§ **What to produce**
Scan the entries for lines with "глотания" and say how many there are, with nothing more.

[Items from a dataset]
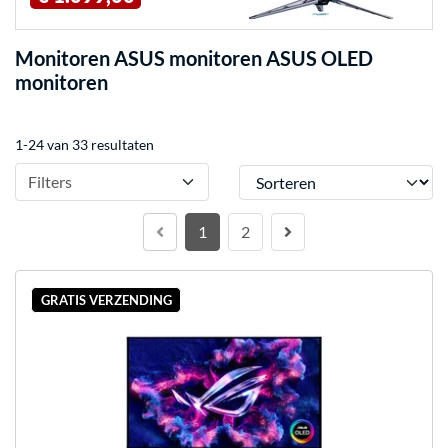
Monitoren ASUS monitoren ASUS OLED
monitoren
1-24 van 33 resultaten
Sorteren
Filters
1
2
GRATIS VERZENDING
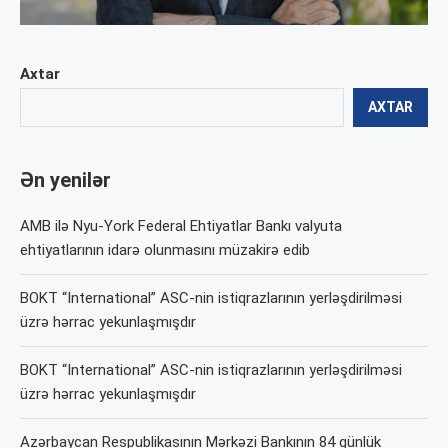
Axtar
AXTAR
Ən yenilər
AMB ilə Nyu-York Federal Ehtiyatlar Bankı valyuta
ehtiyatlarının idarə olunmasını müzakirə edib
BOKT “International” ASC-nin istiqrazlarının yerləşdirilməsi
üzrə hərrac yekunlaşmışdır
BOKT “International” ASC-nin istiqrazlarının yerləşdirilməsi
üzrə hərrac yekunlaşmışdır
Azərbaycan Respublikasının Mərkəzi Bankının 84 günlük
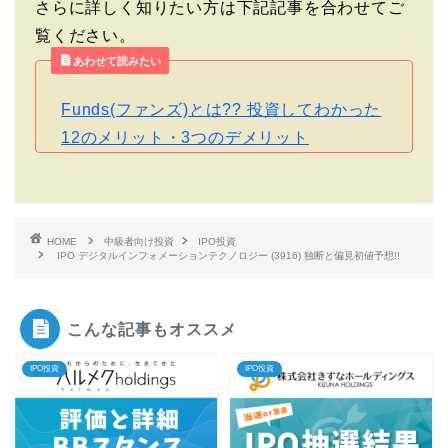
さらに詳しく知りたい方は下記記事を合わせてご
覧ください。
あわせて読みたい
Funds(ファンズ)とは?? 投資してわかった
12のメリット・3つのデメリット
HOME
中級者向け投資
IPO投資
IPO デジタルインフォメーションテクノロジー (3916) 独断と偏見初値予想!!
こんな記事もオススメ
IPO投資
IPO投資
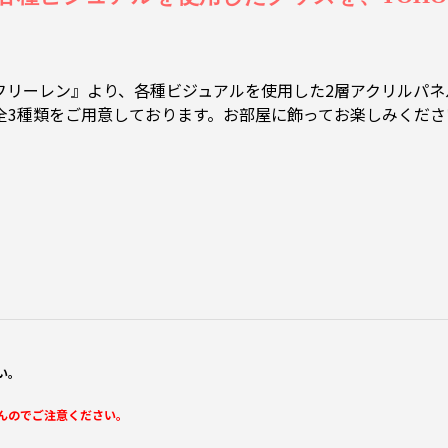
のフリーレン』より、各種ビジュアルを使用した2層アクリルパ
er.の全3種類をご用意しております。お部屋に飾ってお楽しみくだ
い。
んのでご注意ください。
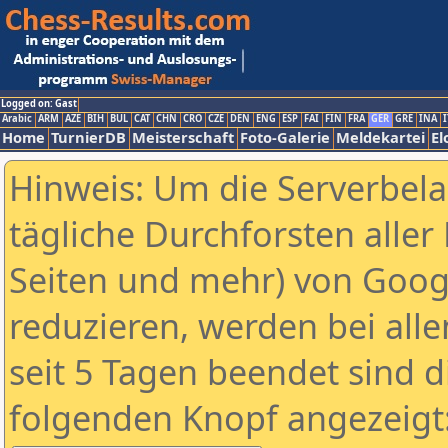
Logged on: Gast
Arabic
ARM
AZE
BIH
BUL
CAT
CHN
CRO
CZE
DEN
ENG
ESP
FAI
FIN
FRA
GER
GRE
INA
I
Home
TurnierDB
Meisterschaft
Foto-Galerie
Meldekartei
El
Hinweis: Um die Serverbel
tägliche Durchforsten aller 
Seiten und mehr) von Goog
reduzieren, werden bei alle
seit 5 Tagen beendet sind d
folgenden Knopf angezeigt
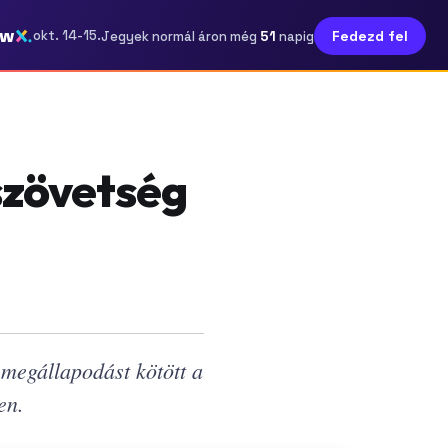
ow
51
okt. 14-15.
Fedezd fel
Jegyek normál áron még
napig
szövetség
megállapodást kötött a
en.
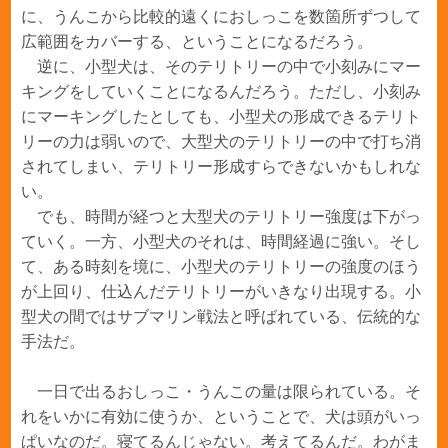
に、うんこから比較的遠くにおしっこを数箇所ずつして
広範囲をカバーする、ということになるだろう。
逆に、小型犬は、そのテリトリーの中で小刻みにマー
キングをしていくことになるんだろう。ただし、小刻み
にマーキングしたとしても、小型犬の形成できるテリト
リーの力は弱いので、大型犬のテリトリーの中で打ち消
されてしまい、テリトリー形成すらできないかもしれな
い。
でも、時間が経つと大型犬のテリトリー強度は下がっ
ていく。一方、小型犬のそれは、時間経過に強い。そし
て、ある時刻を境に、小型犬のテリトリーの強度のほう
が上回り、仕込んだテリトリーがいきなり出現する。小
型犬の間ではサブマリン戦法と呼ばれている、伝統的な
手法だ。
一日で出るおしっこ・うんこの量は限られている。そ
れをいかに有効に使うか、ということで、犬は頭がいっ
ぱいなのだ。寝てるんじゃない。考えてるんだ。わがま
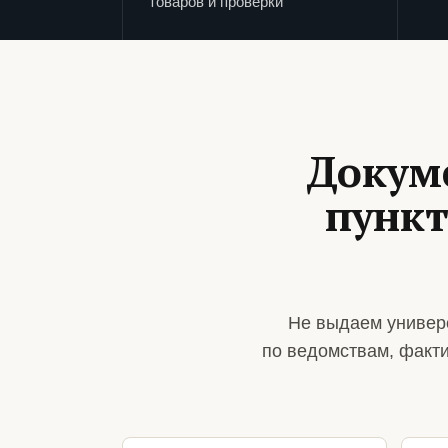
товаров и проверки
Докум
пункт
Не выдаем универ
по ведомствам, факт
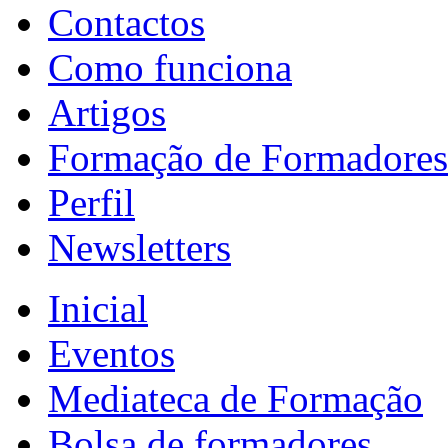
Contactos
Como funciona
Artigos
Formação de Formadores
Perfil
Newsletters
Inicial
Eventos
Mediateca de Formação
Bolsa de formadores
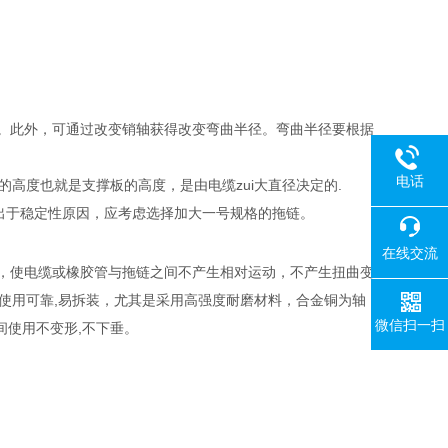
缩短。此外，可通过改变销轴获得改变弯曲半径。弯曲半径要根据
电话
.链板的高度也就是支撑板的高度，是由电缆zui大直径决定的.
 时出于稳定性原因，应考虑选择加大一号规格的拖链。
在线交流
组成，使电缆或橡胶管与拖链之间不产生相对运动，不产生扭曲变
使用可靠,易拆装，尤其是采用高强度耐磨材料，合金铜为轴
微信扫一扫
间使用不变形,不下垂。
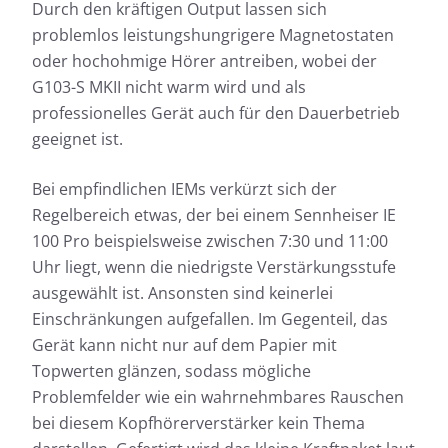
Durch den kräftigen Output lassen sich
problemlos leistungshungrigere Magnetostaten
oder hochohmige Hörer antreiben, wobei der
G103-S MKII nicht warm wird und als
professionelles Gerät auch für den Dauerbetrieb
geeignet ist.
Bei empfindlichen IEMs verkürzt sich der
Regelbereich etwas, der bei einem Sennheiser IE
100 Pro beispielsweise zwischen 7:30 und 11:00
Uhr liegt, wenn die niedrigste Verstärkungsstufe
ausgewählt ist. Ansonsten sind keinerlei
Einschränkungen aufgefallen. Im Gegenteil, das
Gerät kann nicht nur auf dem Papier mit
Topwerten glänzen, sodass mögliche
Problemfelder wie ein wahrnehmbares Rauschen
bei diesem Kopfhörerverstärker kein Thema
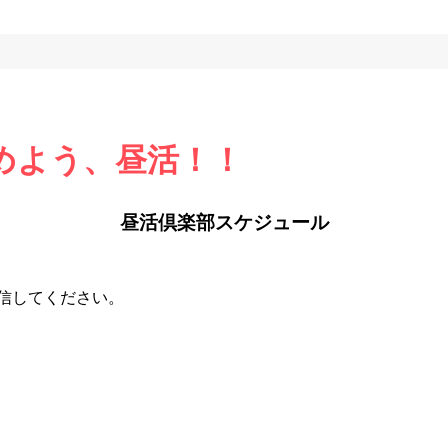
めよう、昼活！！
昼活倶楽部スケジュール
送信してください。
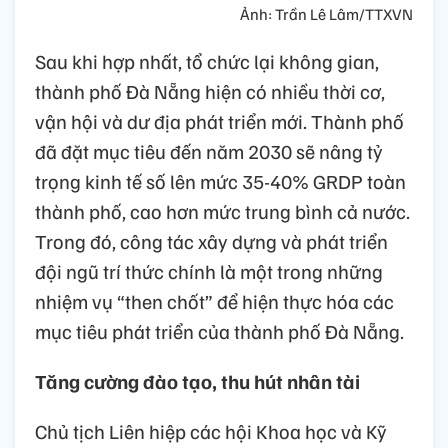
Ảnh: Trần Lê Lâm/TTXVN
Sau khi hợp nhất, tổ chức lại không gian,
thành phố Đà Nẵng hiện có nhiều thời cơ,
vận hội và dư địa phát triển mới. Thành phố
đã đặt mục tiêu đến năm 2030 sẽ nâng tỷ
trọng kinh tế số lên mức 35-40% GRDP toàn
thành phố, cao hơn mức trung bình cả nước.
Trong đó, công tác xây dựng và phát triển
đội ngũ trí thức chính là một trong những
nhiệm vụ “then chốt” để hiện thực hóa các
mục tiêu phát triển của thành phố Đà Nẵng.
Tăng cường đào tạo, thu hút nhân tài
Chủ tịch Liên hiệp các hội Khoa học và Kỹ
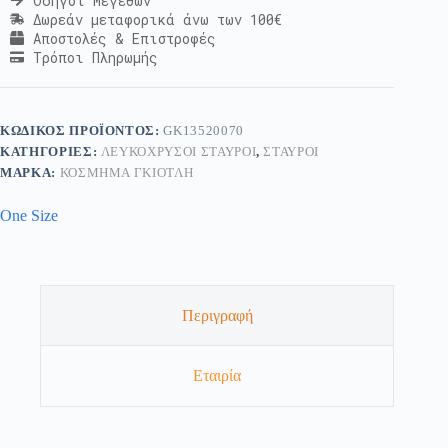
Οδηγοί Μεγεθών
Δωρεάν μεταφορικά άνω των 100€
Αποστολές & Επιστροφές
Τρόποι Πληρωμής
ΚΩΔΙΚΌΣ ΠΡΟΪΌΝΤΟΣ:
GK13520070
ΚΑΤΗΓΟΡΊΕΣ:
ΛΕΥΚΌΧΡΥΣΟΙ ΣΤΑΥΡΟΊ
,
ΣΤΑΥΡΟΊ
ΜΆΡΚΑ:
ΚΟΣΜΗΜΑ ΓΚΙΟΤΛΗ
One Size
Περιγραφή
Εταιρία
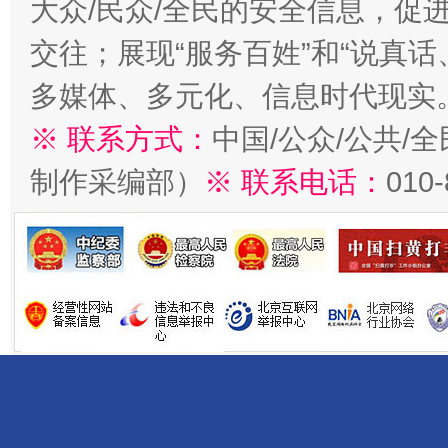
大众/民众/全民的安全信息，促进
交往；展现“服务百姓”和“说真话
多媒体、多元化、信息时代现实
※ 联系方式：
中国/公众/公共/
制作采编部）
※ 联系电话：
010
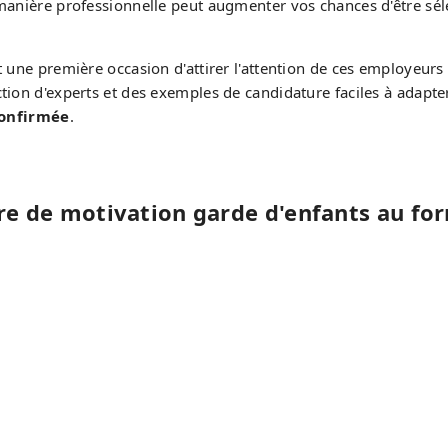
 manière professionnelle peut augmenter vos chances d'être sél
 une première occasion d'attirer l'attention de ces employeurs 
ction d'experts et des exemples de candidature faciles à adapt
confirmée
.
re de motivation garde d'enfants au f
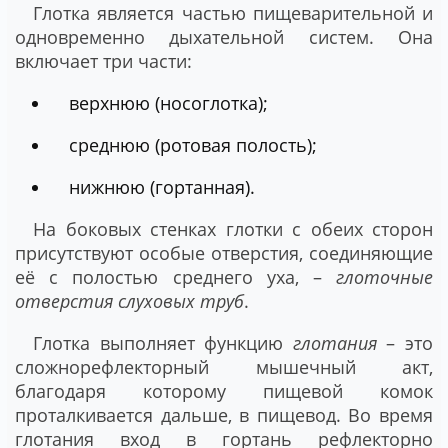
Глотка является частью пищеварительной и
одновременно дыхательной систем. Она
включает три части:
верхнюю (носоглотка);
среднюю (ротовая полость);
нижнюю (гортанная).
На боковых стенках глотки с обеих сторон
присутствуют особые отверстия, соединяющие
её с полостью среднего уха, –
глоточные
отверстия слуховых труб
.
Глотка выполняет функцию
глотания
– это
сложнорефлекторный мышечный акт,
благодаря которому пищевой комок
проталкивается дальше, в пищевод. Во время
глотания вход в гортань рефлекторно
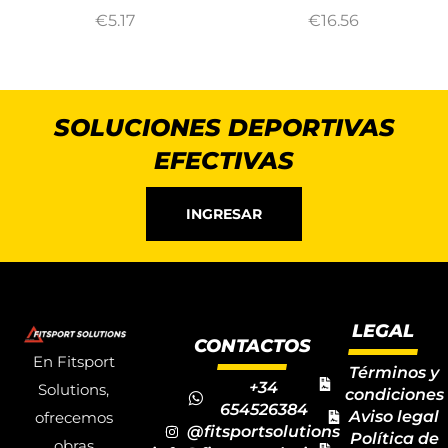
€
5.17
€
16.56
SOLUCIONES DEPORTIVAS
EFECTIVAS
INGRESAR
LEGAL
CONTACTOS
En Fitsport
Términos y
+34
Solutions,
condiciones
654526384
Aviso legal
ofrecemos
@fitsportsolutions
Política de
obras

§ **Answer for the task**
2